Ich habe das im Auftrag von Olympus 7 Jahre im Oly-Forum gemacht, als einer der „bezahlten Moderatoren“ von denen man ja angeblich nichts erwarten darf. Und mittlerweile zehn Jahre lang als Betreiber des – werbefreien – oly-e.de, das ich bis heute aus eigener Tasche zahle und das mich in den zehn Jahren etwa 15.000 Euro gekostet hat.  Und zwar, ohne meine Arbeit zu rechnen. (Nur zur Unterstellung, man würde sich mit Foren eine goldene Nase verdienen – meine Nase ist noch nicht golden.)

Seit eineinhalb Jahren gebe ich Fotokurse. Keine Workshops. Kurse. Da versuche ich den Leuten an einem Wochenende beizubringen, wie sie ihre Kamera bedienen müssen und wie sie kreativ werden können. Das geht natürlich nicht, meistens schaffe ich es gerade, die Menüoptionen verständlich zu machen und im praktischen Beispiel zu zeigen.
Die Kurse speziell zu Kreativität dagegen werden entweder nicht gebucht, oder ich muss dann doch wieder Kamerabasics erklären.

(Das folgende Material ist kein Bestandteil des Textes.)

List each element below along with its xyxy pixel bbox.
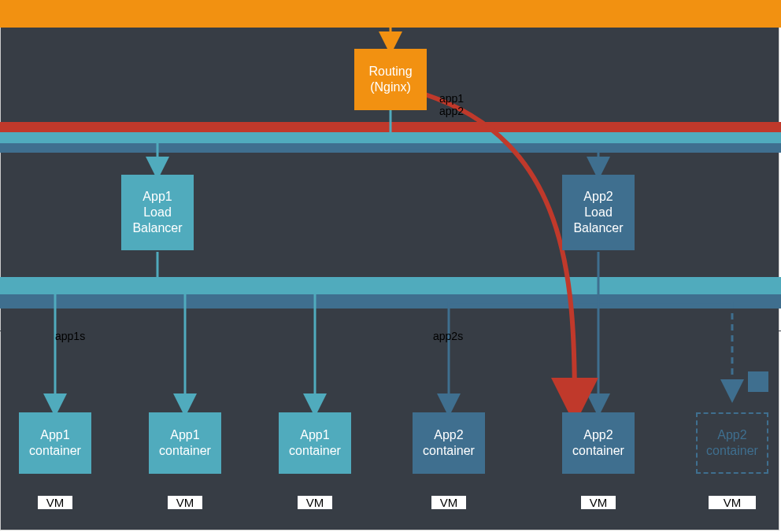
pending-corner-accent — [748, 371, 768, 392]
vm-label-2: VM — [168, 496, 202, 509]
stripe-blue-2 — [0, 294, 781, 308]
app2-load-balancer-box: App2 Load Balancer — [562, 175, 635, 250]
routing-box: Routing (Nginx) — [354, 49, 427, 110]
stripe-red-1 — [0, 122, 781, 132]
top-band — [0, 0, 781, 28]
label-lb2-side: app2s — [433, 331, 463, 342]
stripe-teal-2 — [0, 277, 781, 294]
vm-label-4: VM — [431, 496, 466, 509]
app1-container-2: App1 container — [149, 412, 221, 474]
vm-label-6: VM — [709, 496, 756, 509]
stripe-teal-1 — [0, 132, 781, 143]
app2-container-pending: App2 container — [696, 412, 768, 474]
stripe-spacer — [0, 331, 781, 331]
vm-label-5: VM — [581, 496, 616, 509]
label-routing-right-1: app1 — [439, 93, 464, 105]
label-lb1-side: app1s — [55, 331, 85, 342]
app2-container-2: App2 container — [562, 412, 635, 474]
stripe-blue-1 — [0, 143, 781, 153]
app1-container-3: App1 container — [279, 412, 351, 474]
vm-label-3: VM — [298, 496, 332, 509]
label-routing-right-2: app2 — [439, 105, 464, 117]
vm-label-1: VM — [38, 496, 72, 509]
app2-container-1: App2 container — [413, 412, 485, 474]
app1-load-balancer-box: App1 Load Balancer — [121, 175, 194, 250]
app1-container-1: App1 container — [19, 412, 91, 474]
diagram-canvas: Routing (Nginx) App1 Load Balancer App2 … — [0, 0, 781, 532]
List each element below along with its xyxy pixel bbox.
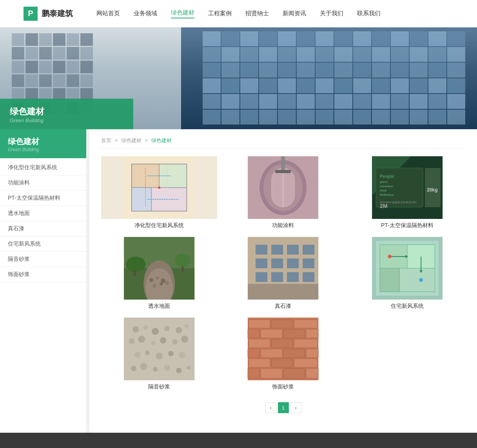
svg-point-40 (152, 284, 156, 288)
nav-contact[interactable]: 联系我们 (357, 10, 381, 17)
svg-rect-59 (287, 272, 299, 282)
page-content: 首页 > 绿色建材 > 绿色建材 (89, 129, 477, 433)
svg-point-74 (419, 278, 423, 282)
sidebar-item-2[interactable]: PT-太空保温隔热材料 (0, 191, 86, 206)
svg-rect-46 (182, 266, 183, 272)
svg-rect-118 (294, 359, 317, 367)
svg-text:20kg: 20kg (427, 187, 437, 193)
product-img-6 (101, 318, 217, 380)
svg-rect-3 (159, 164, 187, 188)
svg-rect-57 (256, 272, 267, 282)
svg-rect-111 (294, 339, 317, 348)
svg-text:Heat: Heat (380, 189, 387, 192)
sidebar-item-7[interactable]: 饰面砂浆 (0, 267, 86, 282)
nav-projects[interactable]: 工程案例 (208, 10, 232, 17)
svg-point-84 (138, 336, 145, 343)
svg-rect-108 (306, 329, 318, 338)
nav-business[interactable]: 业务领域 (134, 10, 157, 17)
logo-icon: P (24, 7, 38, 21)
svg-rect-122 (306, 369, 318, 378)
svg-rect-105 (248, 329, 259, 338)
product-img-0 (101, 156, 217, 219)
svg-rect-113 (261, 349, 282, 358)
product-title-1: 功能涂料 (225, 222, 341, 229)
product-img-3 (101, 237, 217, 300)
product-img-4 (225, 237, 341, 300)
page-prev[interactable]: ‹ (265, 402, 276, 413)
nav-home[interactable]: 网站首页 (96, 10, 120, 17)
product-img-5 (349, 237, 465, 300)
svg-point-78 (143, 325, 148, 330)
nav-green-material[interactable]: 绿色建材 (171, 9, 194, 18)
sidebar-subtitle: Green Building (8, 147, 78, 152)
sidebar-item-1[interactable]: 功能涂料 (0, 175, 86, 191)
product-item-0[interactable]: 净化型住宅新风系统 (101, 156, 217, 229)
breadcrumb-parent[interactable]: 绿色建材 (121, 137, 141, 143)
svg-point-90 (145, 350, 150, 355)
svg-point-43 (126, 257, 145, 272)
svg-rect-115 (306, 349, 318, 358)
product-item-5[interactable]: 住宅新风系统 (349, 237, 465, 310)
svg-point-93 (179, 352, 185, 358)
product-img-7 (225, 318, 341, 380)
svg-rect-114 (283, 349, 305, 358)
svg-rect-104 (294, 320, 317, 328)
svg-point-81 (176, 327, 182, 333)
svg-rect-121 (283, 369, 305, 378)
svg-rect-67 (380, 268, 399, 292)
product-title-2: PT-太空保温隔热材料 (349, 222, 465, 229)
header: P 鹏泰建筑 网站首页 业务领域 绿色建材 工程案例 招贤纳士 新闻资讯 关于我… (0, 0, 477, 27)
product-item-7[interactable]: 饰面砂浆 (225, 318, 341, 390)
svg-rect-103 (271, 320, 293, 328)
svg-rect-117 (271, 359, 293, 367)
nav-news[interactable]: 新闻资讯 (283, 10, 306, 17)
svg-text:Reflection: Reflection (380, 193, 394, 197)
svg-point-83 (129, 338, 134, 344)
product-item-6[interactable]: 隔音砂浆 (101, 318, 217, 390)
sidebar-item-3[interactable]: 透水地面 (0, 206, 86, 221)
svg-rect-51 (287, 245, 299, 255)
svg-point-86 (160, 337, 166, 343)
svg-point-38 (156, 276, 159, 280)
svg-text:green: green (380, 180, 388, 184)
svg-text:Pengtai: Pengtai (380, 174, 394, 179)
svg-rect-119 (248, 369, 259, 378)
pagination: ‹ 1 › (101, 402, 465, 413)
product-grid: 净化型住宅新风系统 (101, 156, 465, 390)
product-item-1[interactable]: 功能涂料 (225, 156, 341, 229)
svg-point-73 (388, 255, 392, 258)
svg-rect-60 (303, 272, 314, 282)
sidebar: 绿色建材 Green Building 净化型住宅新风系统 功能涂料 PT-太空… (0, 129, 86, 433)
svg-point-98 (176, 368, 181, 373)
product-item-2[interactable]: Pengtai green insulation Heat Reflection… (349, 156, 465, 229)
page-next[interactable]: › (290, 402, 301, 413)
svg-point-37 (149, 278, 153, 282)
svg-point-80 (164, 326, 170, 331)
product-title-7: 饰面砂浆 (225, 383, 341, 390)
hero-banner: 绿色建材 Green Building (0, 27, 477, 129)
sidebar-menu: 净化型住宅新风系统 功能涂料 PT-太空保温隔热材料 透水地面 真石漆 住宅新风… (0, 158, 86, 284)
sidebar-item-0[interactable]: 净化型住宅新风系统 (0, 160, 86, 175)
nav-recruit[interactable]: 招贤纳士 (245, 10, 269, 17)
svg-point-88 (181, 336, 188, 343)
sidebar-item-5[interactable]: 住宅新风系统 (0, 237, 86, 252)
main-nav: 网站首页 业务领域 绿色建材 工程案例 招贤纳士 新闻资讯 关于我们 联系我们 (96, 9, 381, 18)
sidebar-item-6[interactable]: 隔音砂浆 (0, 252, 86, 267)
svg-rect-102 (248, 320, 270, 328)
svg-point-8 (158, 186, 160, 189)
svg-rect-116 (248, 359, 270, 367)
svg-rect-18 (281, 156, 285, 172)
product-item-4[interactable]: 真石漆 (225, 237, 341, 310)
breadcrumb: 首页 > 绿色建材 > 绿色建材 (101, 137, 465, 148)
product-title-3: 透水地面 (101, 303, 217, 310)
svg-point-79 (152, 328, 159, 335)
product-title-4: 真石漆 (225, 303, 341, 310)
page-1[interactable]: 1 (278, 402, 289, 413)
svg-point-41 (160, 282, 163, 285)
footer: 业务领域 海绵城市 绿色建筑 节能验收与报建 节能设计优化 节能评估 能效测评 … (0, 433, 477, 448)
breadcrumb-home[interactable]: 首页 (101, 137, 111, 143)
hero-subtitle: Green Building (10, 117, 123, 123)
nav-about[interactable]: 关于我们 (320, 10, 343, 17)
sidebar-item-4[interactable]: 真石漆 (0, 221, 86, 237)
product-item-3[interactable]: 透水地面 (101, 237, 217, 310)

Woran liegt das? Es liegt nicht etwa an den trotteligen Fotoamateuren, die auf die Versprechungen einer Fotoindustrie reinfallen. Es liegt schlicht und ergreifend daran, dass man sein Werkzeug beherrschen muss, damit man damit kreativ werden kann. Wenn man nicht weiß, wie eine Kettensäge funktioniert, wird das mit dem Baumfällen nix. Und im Zweifel sägt man den falschen Baum um.
Die Kamera zu beherrschen setzt aber voraus, dass man damit übt. Dass man Zeit hat, damit zu üben. Und dass man ganz viel falsch macht und korrigiert wird. Auch das kostet Zeit. Und erfordert Frustrationstoleranz.
Ein Anfänger ist stolz wie Bolle, dass er einen Sonnenuntergang sauber fotografiert hat. Und dass er das im Menü versteckte Programm für Sonnenuntergänge gefunden hat. Das zeigt er im Forum und erhält dann freundliche Kommentare wie „schönes Bild“ oder von Deppen wie mir ein „OK, Belichtung und Weißabgleich passt, aber das mit dem Motiv müssen wir noch üben.“.

Der Mensch geht gerne den Weg des geringsten Widerstandes und bevorzugt natürlich lobende Kommentare – ist beim oben verlinkten Hüter der wahren Fotografie nicht anders. Kritik anzunehmen ist ein Ding – sie umzusetzen ein Anderes. Speziell bei Anfängerfotografen scheitert das gute Bild an einem simplen Grund:
Die Kamera wird nicht beherrscht. Es passiert mir dauernd, dass Kursteilnehmer simpel an der Bedienung des OK-Knopfes und der vier Pfeiltasten außenrum scheitern. Ich kann die Kamera einhändig und blind bedienen. Andere brauchen eigentlich drei Hände und eine Flasche Baldrian dafür.  Das liegt nicht daran, dass die Kamera so kompliziert ist oder die Leute größere oder kleinere Hände hätten. Es fehlt einfach die Übung. Und wenn die Kamera nicht beherrscht wird, macht nicht der Fotograf die Fotos, sondern die Kamera. Entsprechend sind die Bilder.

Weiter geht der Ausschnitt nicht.